Task objective
Pictures are to be excluded. Please print only the lines from the one containing "technology news" through the end of the data, exactly as they appear.

Given data
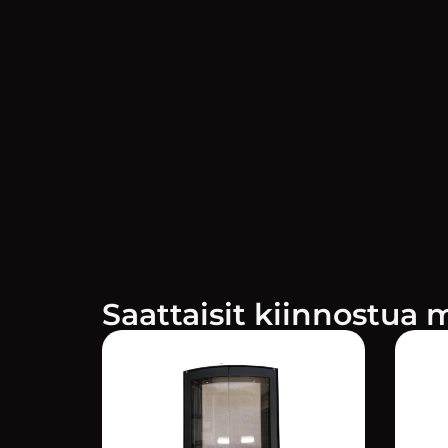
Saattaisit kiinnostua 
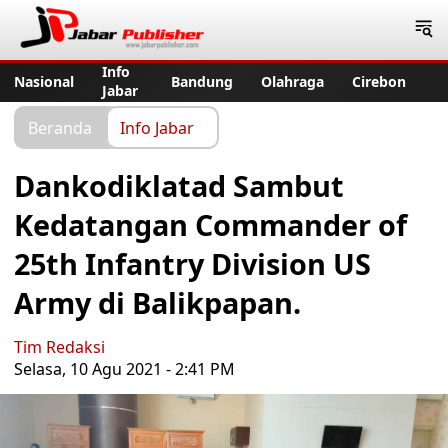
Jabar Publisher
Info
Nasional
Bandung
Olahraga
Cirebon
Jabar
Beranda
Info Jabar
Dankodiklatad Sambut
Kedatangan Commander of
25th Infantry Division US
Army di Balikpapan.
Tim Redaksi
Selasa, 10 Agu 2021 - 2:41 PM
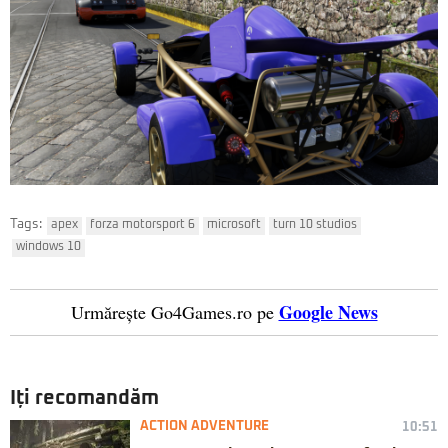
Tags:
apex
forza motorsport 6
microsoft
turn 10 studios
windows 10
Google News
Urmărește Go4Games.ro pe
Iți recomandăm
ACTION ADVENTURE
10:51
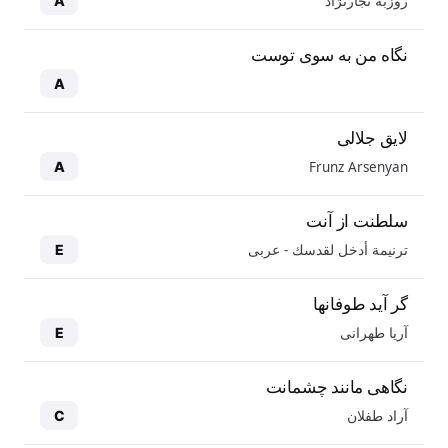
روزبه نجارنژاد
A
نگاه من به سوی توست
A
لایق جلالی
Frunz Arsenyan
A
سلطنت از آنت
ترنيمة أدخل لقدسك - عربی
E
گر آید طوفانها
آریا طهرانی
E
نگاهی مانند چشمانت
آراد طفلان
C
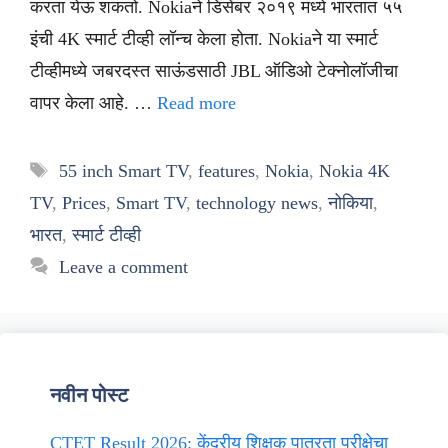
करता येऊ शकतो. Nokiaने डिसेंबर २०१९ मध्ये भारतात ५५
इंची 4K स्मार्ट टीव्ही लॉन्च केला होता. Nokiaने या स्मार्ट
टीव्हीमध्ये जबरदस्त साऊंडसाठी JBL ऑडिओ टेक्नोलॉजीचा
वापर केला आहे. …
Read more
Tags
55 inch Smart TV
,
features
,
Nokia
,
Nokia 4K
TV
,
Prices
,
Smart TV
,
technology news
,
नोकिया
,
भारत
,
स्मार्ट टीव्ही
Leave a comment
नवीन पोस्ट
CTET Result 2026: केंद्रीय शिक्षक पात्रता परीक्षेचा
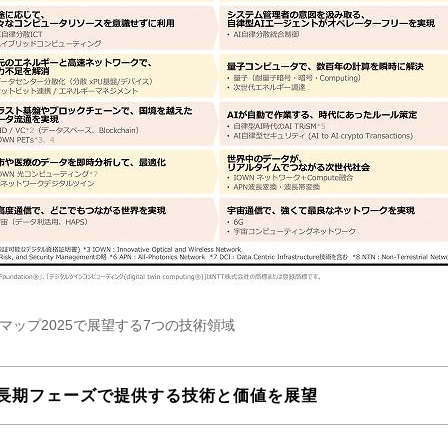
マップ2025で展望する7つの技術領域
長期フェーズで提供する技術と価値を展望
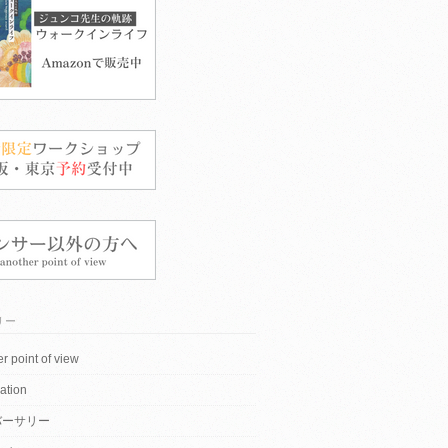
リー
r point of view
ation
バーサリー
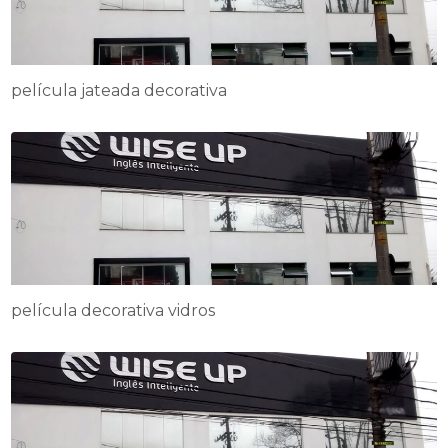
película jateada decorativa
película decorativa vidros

Response
technology news
,
नोकिया
,
भारत
,
स्मार्ट टीव्ही
Leave a comment
नवीन पोस्ट
CTET Result 2026: केंद्रीय शिक्षक पात्रता परीक्षेचा
マップ2025で展望する7つの技術領域
長期フェーズで提供する技術と価値を展望
リー
r point of view
ation
バーサリー
película jateada decorativa
película decorativa vidros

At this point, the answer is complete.